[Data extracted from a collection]
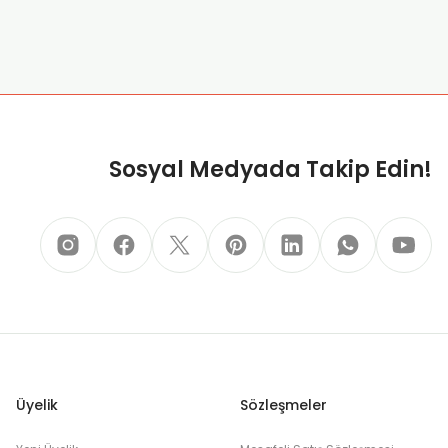
za iletebilirsiniz.
Sosyal Medyada Takip Edin!
Üyelik
Sözleşmeler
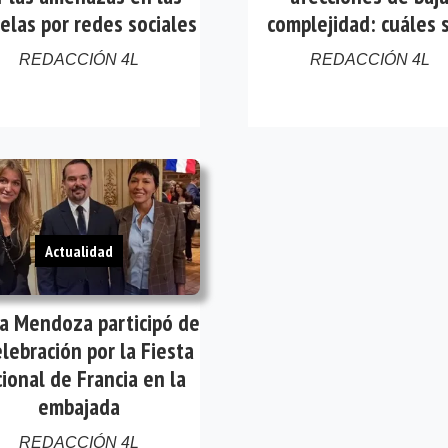
elas por redes sociales
complejidad: cuáles 
REDACCIÓN 4L
REDACCIÓN 4L
Actualidad
a Mendoza participó de
elebración por la Fiesta
ional de Francia en la
embajada
REDACCIÓN 4L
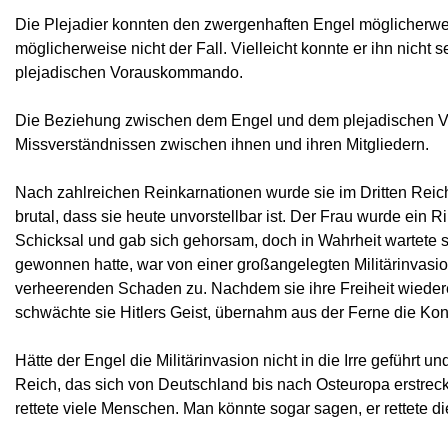
Die Plejadier konnten den zwergenhaften Engel möglicherwei
möglicherweise nicht der Fall. Vielleicht konnte er ihn nicht 
plejadischen Vorauskommando.
Die Beziehung zwischen dem Engel und dem plejadischen Vor
Missverständnissen zwischen ihnen und ihren Mitgliedern.
Nach zahlreichen Reinkarnationen wurde sie im Dritten Reic
brutal, dass sie heute unvorstellbar ist. Der Frau wurde ein
Schicksal und gab sich gehorsam, doch in Wahrheit wartete 
gewonnen hatte, war von einer großangelegten Militärinvasion
verheerenden Schaden zu. Nachdem sie ihre Freiheit wiedererl
schwächte sie Hitlers Geist, übernahm aus der Ferne die Kon
Hätte der Engel die Militärinvasion nicht in die Irre geführt u
Reich, das sich von Deutschland bis nach Osteuropa erstreck
rettete viele Menschen. Man könnte sogar sagen, er rettete d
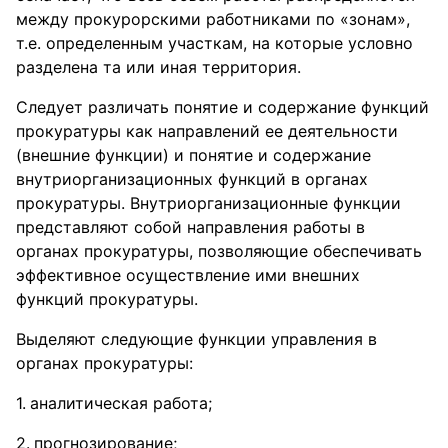
между прокурорскими работниками по «зонам»,
т.е. определенным участкам, на которые условно
разделена та или иная территория.
Следует различать понятие и содержание функций
прокуратуры как направлений ее деятельности
(внешние функции) и понятие и содержание
внутриорганизационных функций в органах
прокуратуры. Внутриорганизационные функции
представляют собой направления работы в
органах прокуратуры, позволяющие обеспечивать
эффективное осуществление ими внешних
функций прокуратуры.
Выделяют следующие функции управления в
органах прокуратуры:
аналитическая работа;
прогнозирование;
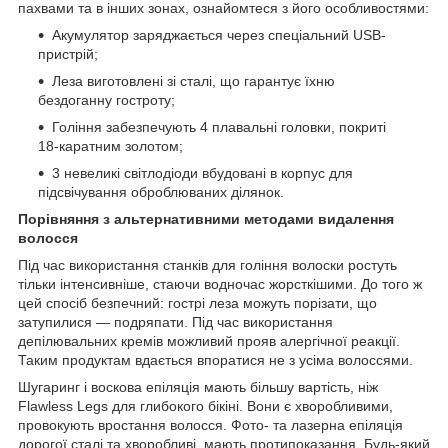
пахвами та в інших зонах, ознайомтеся з його особливостями:
Акумулятор заряджається через спеціальний USB-
пристрій;
Леза виготовлені зі сталі, що гарантує їхню
бездоганну гостроту;
Гоління забезпечують 4 плавальні головки, покриті
18-каратним золотом;
3 невеликі світлодіоди вбудовані в корпус для
підсвічування оброблюваних ділянок.
Порівняння з альтернативними методами видалення
волосся
Під час використання станків для гоління волоски ростуть
тільки інтенсивніше, стаючи водночас жорсткішими. До того ж
цей спосіб безпечний: гострі леза можуть порізати, що
затупилися — подряпати. Під час використання
депілювальних кремів можливий прояв алергічної реакції.
Таким продуктам вдається впоратися не з усіма волоссями.
Шугаринг і воскова епіляція мають більшу вартість, ніж
Flawless Legs для глибокого бікіні. Вони є хворобливими,
провокують вростання волосся. Фото- та лазерна епіляція
дорогої сталі та хворобливі, мають протипоказання. Будь-який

§ The task
From the first line of the entries down to the line with "т.е. определенным участкам, на", print each line exactly; omit any picture.

§ Answer to the problem
za iletebilirsiniz.
Sosyal Medyada Takip Edin!
Üyelik
Sözleşmeler
elas por redes sociales
complejidad: cuáles 
REDACCIÓN 4L
REDACCIÓN 4L
Actualidad
a Mendoza participó de
elebración por la Fiesta
ional de Francia en la
embajada
REDACCIÓN 4L
Die Plejadier konnten den zwergenhaften Engel möglicherwei
möglicherweise nicht der Fall. Vielleicht konnte er ihn nicht 
plejadischen Vorauskommando.
Die Beziehung zwischen dem Engel und dem plejadischen Vor
Missverständnissen zwischen ihnen und ihren Mitgliedern.
Nach zahlreichen Reinkarnationen wurde sie im Dritten Reic
brutal, dass sie heute unvorstellbar ist. Der Frau wurde ein
Schicksal und gab sich gehorsam, doch in Wahrheit wartete 
gewonnen hatte, war von einer großangelegten Militärinvasion
verheerenden Schaden zu. Nachdem sie ihre Freiheit wiedererl
schwächte sie Hitlers Geist, übernahm aus der Ferne die Kon
Hätte der Engel die Militärinvasion nicht in die Irre geführt u
Reich, das sich von Deutschland bis nach Osteuropa erstreck
rettete viele Menschen. Man könnte sogar sagen, er rettete d
между прокурорскими работниками по «зонам»,
т.е. определенным участкам, на которые условно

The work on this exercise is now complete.